Mark Svoboda, director of the National Drought Mitigation Center, was interviewed for a Sept. 10 article on a low Mississippi River possibly stalling farmers’ deliveries. “Yes, we have that normal water cycle,” he said. “But we’re seeing an acceleration of how fast water moves through the cycle due to warmer temperatures in general.” A warming climate is expected to tighten and amplify existing cycles of flood and drought, he said.

Eric Hunt, Nebraska Extension educator, was interviewed for a Sept. 7 Harvest Public Media story on how recent heat and drought might affect corn yields. While the U.S. Department of Agriculture’s August estimates put the national corn crop at about 175 bushels per acre, he expects that number to be lower. “The weather has been more of an impact this year than it’s been realized,” he said, noting that Nebraska has seen its worst drought since the 1950s. KCUR picked up the story.

The Applied Wildlife Ecology & Spatial Movement Lab (AWESM) was part of IANR’s “2023 Strategic Discussions for Nebraska” booklet. Andy Little's quote is found at the bookend. “Collaborative research and Extension projects benefit both farmers and wildlife by helping landowners best manage their farm to fee a growing world while ensuring conservation of Nebraska’s important natural resources.” Electronic version is on line

Little was also quoted in a Nov. 23 New York Times article on scientists working to understand why wild turkeys are on the decline in the South and Midwest. According to the article, scientists generally agree that there are multiple reasons for the decline and that the specifics might vary from place to place. “It’s kind of like death by 1,000 cuts,” Little said. “There’s a lot of different things, and there are a lot of different factors.” (This article requires a subscription.)

A 2022 study led by Steve Hu, SNR and Earth and atmospheric sciences, was cited in an Oct. 8 Washington Post article on a worldwide project to map underground fungi. The study found that desert climates have spread north by up to 62 miles in parts of central Asia, including Uzbekistan, Kyrgyzstan and northwestern China, since the 1980s. “Those areas would be experiencing more frequent drought and also hotter temperatures,” Hu said. (This article requires a subscription.)

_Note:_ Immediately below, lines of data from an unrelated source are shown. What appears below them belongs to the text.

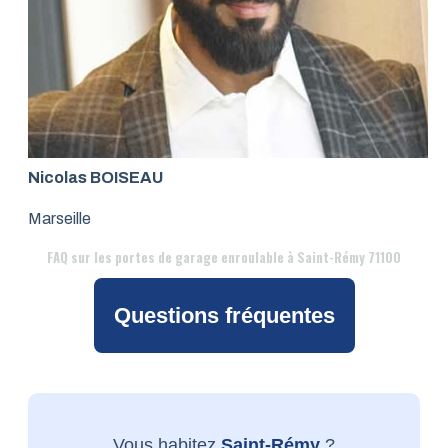
Nicolas BOISEAU
Marseille
FAQ
sur les portes de garage enroulable à Saint-Rémy 71100
Questions fréquentes
Vous habitez
Saint-Rémy
?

Hu was also interviewed for a Nov. 10 Scientific American article on whether farmers’ almanacs can be trusted for weather predictions. Two almanacs predict colder weather and more snowfall than last year, but the NOAA says that the northern U.S. will be warmer than usual and the southern U.S. has even odds of cooler, average or warmer weather. “When you have so many things out there, and some of them are in conflict or totally opposite, which ones do you use?” Hu said.

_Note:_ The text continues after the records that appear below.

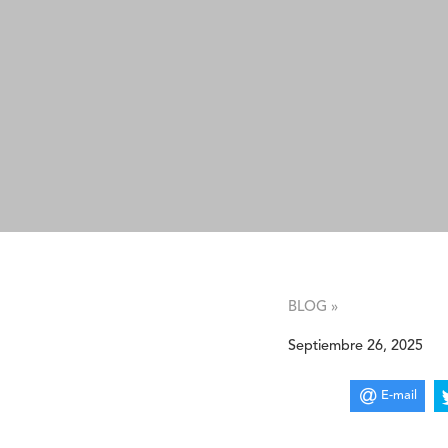
BLOG »
Septiembre 26, 2025
E-mail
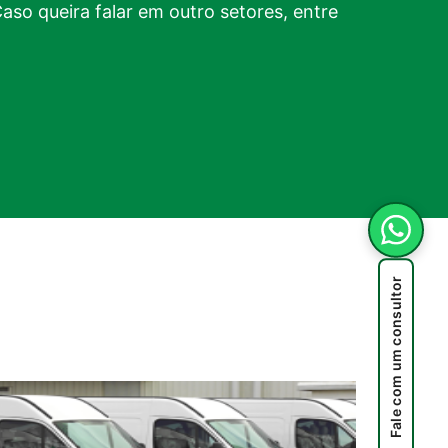
Caso queira falar em outro setores, entre
Fale com um consultor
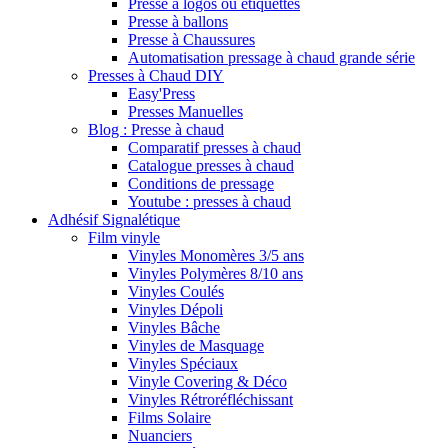
Presse à logos ou étiquettes
Presse à ballons
Presse à Chaussures
Automatisation pressage à chaud grande série
Presses à Chaud DIY
Easy'Press
Presses Manuelles
Blog : Presse à chaud
Comparatif presses à chaud
Catalogue presses à chaud
Conditions de pressage
Youtube : presses à chaud
Adhésif Signalétique
Film vinyle
Vinyles Monomères 3/5 ans
Vinyles Polymères 8/10 ans
Vinyles Coulés
Vinyles Dépoli
Vinyles Bâche
Vinyles de Masquage
Vinyles Spéciaux
Vinyle Covering & Déco
Vinyles Rétroréfléchissant
Films Solaire
Nuanciers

A 2012 study led by Karl Reinhard, School of Natural Resources, was highlighted in a Nov. 8 Live Science article on discoveries made from fossilized human poop. The study found that Indigenous people in the American Southwest had a diet that was 20 to 30 times more fibrous than a typical modern diet and that the rapid change from high-fiber to low-fiber processed foods may explain why many Indigenous people have Type 2 diabetes today.

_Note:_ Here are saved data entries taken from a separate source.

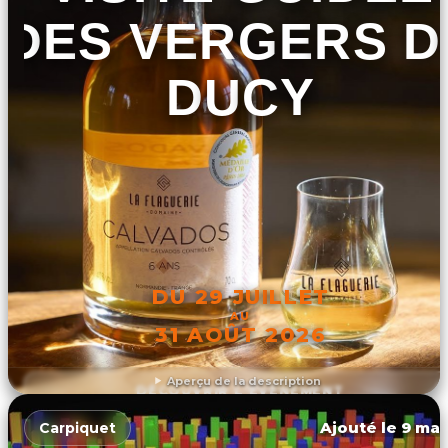
DES VERGERS D
DUCY
DU 29 JUILLET
AU
31 AOÛT 2026
Aperçu de la description
DÉCOUVRIR L'ÉVÉNEMENT
Ajouté le 9 mar
Carpiquet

A 2022 report by the Conservation and Survey Division on Nebraska’s groundwater levels was cited in a Nov. 30 New York Times article on the push to replace jet fuel with ethanol to combat global warming. The report showed that pockets of western and southwestern Nebraska saw aquifer levels fall due to irrigation, prompting local regulators to restrict use. (This article requires a subscription.)